# 1965 Schwinn Deluxe Stingray Opal



## Jewelman13 (Jan 22, 2019)

New to the collection is this rare color opal(violet)color 65(January-AA) Schwinn Deluxe Stingray. From what I’ve heard, this color was only made for 4 months starting in 64 and ending around Feb 65. #Schwinn #schwinnstingray #schwinnstingraydeluxe #opalstingray #bananaseat #musclebike #bicyclerestoration #bicycle #vintagebicycle #antiquebicycle #ratrod


----------



## 60sstuff (Jan 22, 2019)

Radiant Violet (Opal) started in April 1964, at the time “Terra Cotta was dropped” and continued into February 65.
March 1965 was the start of the different violet color.

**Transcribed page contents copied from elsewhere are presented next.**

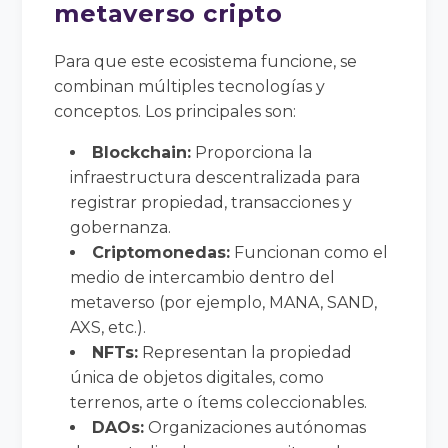
metaverso cripto
Para que este ecosistema funcione, se
combinan múltiples tecnologías y
conceptos. Los principales son:
Blockchain:
Proporciona la
infraestructura descentralizada para
registrar propiedad, transacciones y
gobernanza.
Criptomonedas:
Funcionan como el
medio de intercambio dentro del
metaverso (por ejemplo, MANA, SAND,
AXS, etc.).
NFTs:
Representan la propiedad
única de objetos digitales, como
terrenos, arte o ítems coleccionables.
DAOs:
Organizaciones autónomas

I have a E4, J4, K4 Opal Violet Stingrays.

Chris


----------



## Jewelman13 (Jan 22, 2019)

60sstuff said:


> Radiant Violet (Opal) started in April 1964, at the time “Terra Cotta was dropped” and continued into February 65.
> March 1965 was the start of the different violet color.
> 
> I have a E4, J4, K4 Opal Violet Stingrays.
> ...




Thank you for the correction. Can you post a pic of your opal collection?


----------



## GTs58 (Jan 22, 2019)

You guys are really confusing me. Never heard of an "Opal" Violet bike in the 60's. The did have that name back in the early 50's on some of the lightweights. Never seen any Schwinn lit saying Opal Violet on the Sting Rays. Did I miss that somewhere?


----------



## Jewelman13 (Jan 22, 2019)

GTs58 said:


> You guys are really confusing me. Never heard of an "Opal" Violet bike in the 60's. The did have that name back in the early 50's on some of the lightweights. Never seen any Schwinn lit saying Opal Violet on the Sting Rays. Did I miss that somewhere?




Here’s an example: 67 violet with the 65 opal. You can clearly see the difference in the hues.


----------



## 60sstuff (Jan 22, 2019)

GTs58,
For decades the Violet on a 1964 Stingray has been referred to as “Opal Violet”.

Schwinn 5 ring catalog for 1965 listing Opal Violet, along with 2 spray cans.

My E4, May 25, 1964 is shown here.
Two NOS forks in their factory paper bags. 
An Opal Violet 2+5 fork.
The later violet on a 6+6 fork.

Note the black bearing race used on the Early Stinrays.
Also starting in Dec. 65 the forks had a knurl just above the bottom race for quick identification.

Chris.


----------



## Jewelman13 (Jan 23, 2019)

60sstuff said:


> GTs58,
> For decades the Violet on a 1964 Stingray has been referred to as “Opal Violet”.
> 
> Schwinn 5 ring catalog for 1965 listing Opal Violet, along with 2 spray cans.
> ...




That’s an amazing example! And your E4 is a dream bike! Thank you.


----------



## nick tures (Jan 27, 2019)

Super nice bike


----------



## mrg (Jan 27, 2019)

Well never really checked that close, all my opal violets have been 64/5's (2 64 Super Deluxe & 65 3 spd) and the other "violet color" have been girls so maybe thought the girls was just a different shade but here's the coincidence, after reading this last night I found this today, a 67 Deluxe, #LC in the other violet, also a pic of one of my 64 Super D & 64 lime.


----------